Coming from three different cultures, the three artists have their own materials and methods of expression.
Tungateja uses modern acrylic material. The objects in his paintings appear to be simple, such as rocks or the sky, but they represent abstract images of the world and humanity, when the audience takes a closer look.
Meanwhile, Hoa uses Vietnamese traditional lacquer. Her abstract paintings are made up of bold shades and brushstrokes, and successfully make the most of the colour lacing technique of lacquer art. In her paintings, shapes and strokes are just a tool to embellish the background.
Art critic Phan Cam Thuong observed her creative journey with the appreciation of how she has brought out the beauty by using her own language.
“She seems to be at the balance point, without showing off formality, without complexity, but also there exists no sign of negligence nor carelessness,” said Thuong.
“She consciously discovers any subtle forms to expose that emotional world.”
Mukai is familiar with Vietnamese audiences, with many majestic works displayed in grand art centres in the country. His artworks exhibited at the exhibition are made of wood. These wooden sculptures are neither human-shaped nor anything-shaped, but evoke the invisible links between humans and nature. Mukai also showcases some abstract pencil paintings with the same inspiration with wooden sculpture.
“These sculptures from Mukai bring the audience to a space where they can observe and feel the organic sensibility of creations – purity and consistency – there are even metaphors of up and down rythms of planes, a transforming between solid and spatial volume of forms, various sizes of shapes and the continuous moving of lighting gradients, which are created by an energetic soul and precise carving hands,” said art critic Pham Long.

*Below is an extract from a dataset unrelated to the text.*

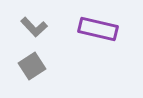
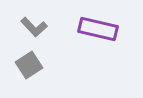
gray square: moved 3 px left, 1 px up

“Being open to the dawn, resigning themselves to the twilight or the solitude at the corner of an unknown room, the inelegant sculptures of Mukai are standing quietly, but vibrating an enormous energy, the energy of silent spirit, the energy which whisper to us about the fate of trees, the destiny of human beings and the cycle of life and death in this world,” he said.
The art critics shared the same opinion, that the exhibition is highly recommended to see because the artists are all noted names and serious about their creativity.
The exhibition will run until May 22 at the Vietnam Fine Arts Museum, 66 Nguyen Thai Hoc Street, Hanoi.